I’ve seen heartbreak sewn into the violent violet circles on my sister’s face. I’ve seen it in her eyes because I swear to god they still look like shattered glass and I’m not saying you can never be happy again but heartbreak is your handprint injected into my bloodstream.
I’ve heard heartbreak in the crack of my best friend’s voice as she begged me to come pick her up from the gas station in the loneliest hours of the day when the night sky smudges with the morning sky. I’ve heard it in the way she talks about you because you chewed her heart up and spit it out like the poison that laced the corners your lips each time you kissed her.
I’ve tasted heartbreak on his tongue because when he kisses me and closes his eyes she still plays behind his eyelids on a monotonous gut wrenching repeat.
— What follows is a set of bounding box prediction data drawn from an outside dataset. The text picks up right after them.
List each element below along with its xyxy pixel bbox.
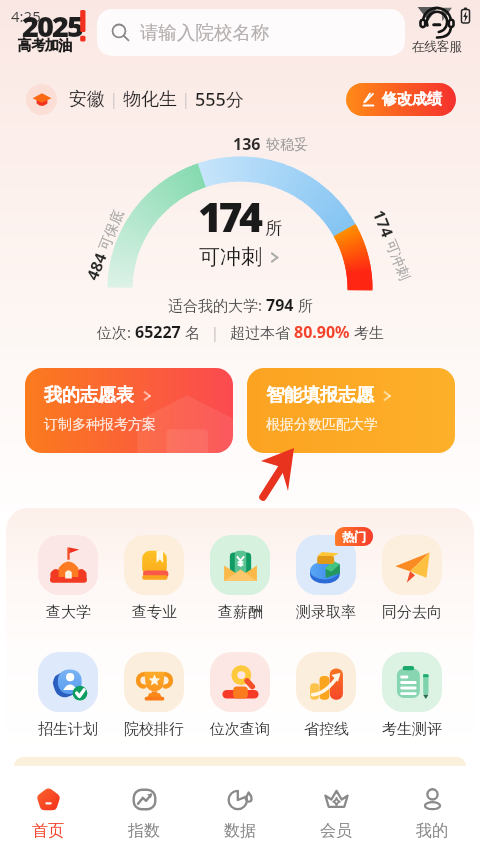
staticText: |	[177, 88, 195, 110]
staticText: 根据分数匹配大学	[266, 416, 378, 434]
staticText: 较稳妥	[266, 136, 308, 154]
staticText: 同分去向	[382, 603, 442, 622]
staticText: 我的志愿表	[44, 384, 134, 407]
staticText: 超过本省	[230, 322, 294, 342]
staticText: 考生测评	[382, 720, 442, 739]
staticText: 65227	[135, 321, 181, 343]
staticText: 会员	[320, 821, 352, 841]
button[interactable]: 我的	[384, 766, 480, 853]
staticText: |	[105, 88, 123, 110]
button[interactable]: 请输入院校名称	[97, 9, 405, 56]
staticText: 可冲刺	[199, 244, 262, 270]
button[interactable]: 智能填报志愿	[247, 368, 455, 453]
staticText: 高考加油	[18, 37, 72, 55]
button[interactable]: 修改成绩	[346, 83, 456, 116]
staticText: 555分	[195, 87, 244, 112]
staticText: 院校排行	[124, 720, 184, 739]
button[interactable]: 指数	[96, 766, 192, 853]
button[interactable]: 首页	[0, 766, 96, 853]
button[interactable]: 查专业	[123, 535, 185, 622]
staticText: 修改成绩	[382, 90, 442, 109]
staticText: 首页	[32, 821, 64, 841]
button[interactable]: 174	[0, 188, 480, 270]
button[interactable]: 同分去向	[381, 535, 443, 622]
staticText: 测录取率	[296, 603, 356, 622]
staticText: 安徽	[69, 88, 105, 111]
staticText: 174	[368, 207, 399, 241]
staticText: 查专业	[132, 603, 177, 622]
staticText: 查薪酬	[218, 603, 263, 622]
staticText: 数据	[224, 821, 256, 841]
staticText: 在线客服	[412, 38, 462, 54]
staticText: 136	[233, 133, 261, 155]
button[interactable]: 在线客服	[406, 5, 468, 55]
staticText: 所	[294, 295, 313, 315]
staticText: 可保底	[96, 208, 128, 253]
button[interactable]: 查薪酬	[209, 535, 271, 622]
staticText: 省控线	[304, 720, 349, 739]
staticText: 位次查询	[210, 720, 270, 739]
button[interactable]: 热门	[295, 535, 357, 622]
staticText: 484	[81, 249, 112, 283]
button[interactable]: 院校排行	[123, 652, 185, 739]
button[interactable]: 考生测评	[381, 652, 443, 739]
staticText: 请输入院校名称	[140, 21, 270, 44]
staticText: 可冲刺	[381, 237, 413, 283]
staticText: 招生计划	[38, 720, 98, 739]
staticText: 4:25	[11, 6, 41, 26]
staticText: 794	[266, 294, 294, 316]
staticText: 物化生	[123, 88, 177, 111]
staticText: 所	[265, 218, 282, 239]
staticText: 我的	[416, 821, 448, 841]
staticText: 考生	[350, 322, 384, 342]
button[interactable]: 省控线	[295, 652, 357, 739]
button[interactable]: 数据	[192, 766, 288, 853]
staticText: 智能填报志愿	[266, 384, 374, 407]
staticText: 订制多种报考方案	[44, 416, 156, 434]
button[interactable]: 会员	[288, 766, 384, 853]
staticText: 名	[181, 322, 200, 342]
button[interactable]: 招生计划	[37, 652, 99, 739]
staticText: 指数	[128, 821, 160, 841]
staticText: 查大学	[46, 603, 91, 622]
staticText: 适合我的大学:	[168, 295, 266, 315]
button[interactable]: 我的志愿表	[25, 368, 233, 453]
staticText: 热门	[342, 529, 366, 544]
staticText: 2025	[22, 6, 82, 45]
staticText: 位次:	[97, 322, 135, 342]
button[interactable]: 查大学	[37, 535, 99, 622]
staticText: |	[200, 323, 230, 342]
staticText: 174	[198, 188, 260, 244]
staticText: 80.90%	[294, 321, 350, 343]
button[interactable]: 位次查询	[209, 652, 271, 739]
He said he was over her but the last thing on his mind before sleep took him was the color of her favorite lipstick.
I’ve felt heartbreak in my grandmother’s damp hands as she tried to scrub away the touch of a man who she would never touch again because fate had decided to kill half of her instead of all at once. She still mutters his name with every shuttering breath she takes.
I’ve smelled heartbreak in the tobacco breathed boys and the cherry chapsticked girls. I’ve smelled it in the rain and I still smell it in my clothes.
Baby you were a disease that wracked a body and possessed the senses. I spit out your name and scraped away your touch and still your phantom lurked in the most gilden parts of my life. Your arms still hug my ribs and your lips still graze mine. I know this. This is heartbreak.